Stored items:

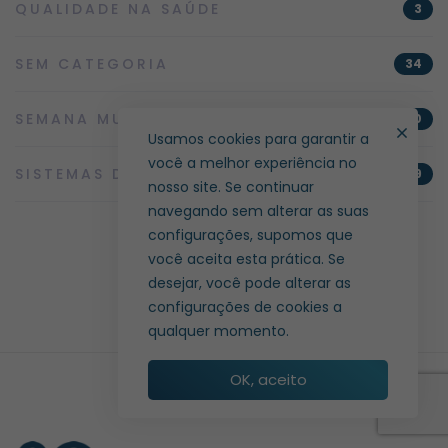
QUALIDADE NA SAÚDE
3
SEM CATEGORIA
34
SEMANA MUNDIAL DA QUALIDADE
10
Usamos cookies para garantir a
você a melhor experiência no
SISTEMAS DE GESTÃO
9
nosso site. Se continuar
navegando sem alterar as suas
configurações, supomos que
você aceita esta prática. Se
desejar, você pode alterar as
configurações de cookies a
qualquer momento.
OK, aceito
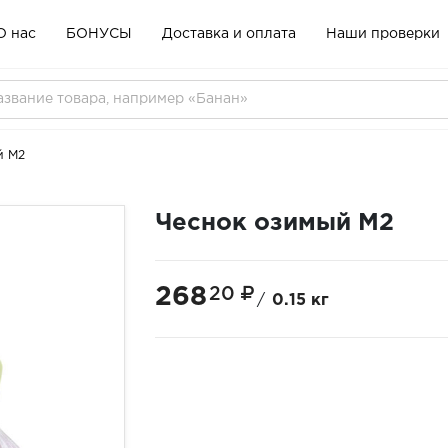
О нас
БОНУСЫ
Доставка и оплата
Наши проверки
й М2
Чеснок озимый М2
268
20
/
0.15 кг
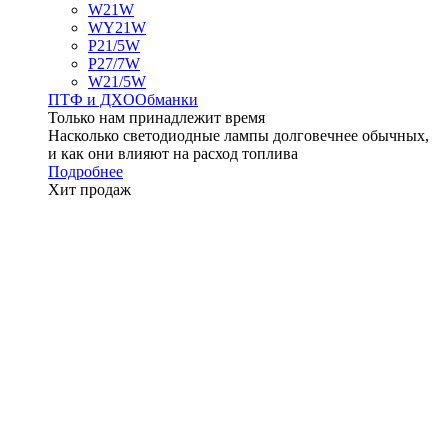
W21W
WY21W
P21/5W
P27/7W
W21/5W
ПТФ и ДXО
Обманки
Только нам принадлежит время
Насколько светодиодные лампы долговечнее обычных,
и как они влияют на расход топлива
Подробнее
Хит продаж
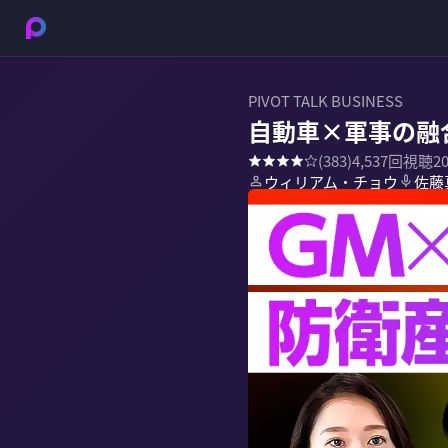
PIVOT TALK BUSINESS
自動車×軍事の融
(
383
)
4,537
回視聴
2
ウィリアム・チョウ
佐藤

WHAT IS BEING ASKED> All entries are to be retyped exactly. Omit any embedded images.

ANSWER AREA>
QUALIDADE NA SAÚDE
3
SEM CATEGORIA
34
SEMANA MUNDIAL DA QUALIDADE
10
Usamos cookies para garantir a
você a melhor experiência no
SISTEMAS DE GESTÃO
9
nosso site. Se continuar
navegando sem alterar as suas
configurações, supomos que
você aceita esta prática. Se
desejar, você pode alterar as
configurações de cookies a
qualquer momento.
OK, aceito
О нас
БОНУСЫ
Доставка и оплата
Наши проверки
й М2
Чеснок озимый М2
268
20
/
0.15 кг
W21W
WY21W
P21/5W
P27/7W
W21/5W
ПТФ и ДXО
Обманки
Только нам принадлежит время
Насколько светодиодные лампы долговечнее обычных,
и как они влияют на расход топлива
Подробнее
Хит продаж
PIVOT TALK BUSINESS
自動車×軍事の融
(
383
)
4,537
回視聴
2
ウィリアム・チョウ
佐藤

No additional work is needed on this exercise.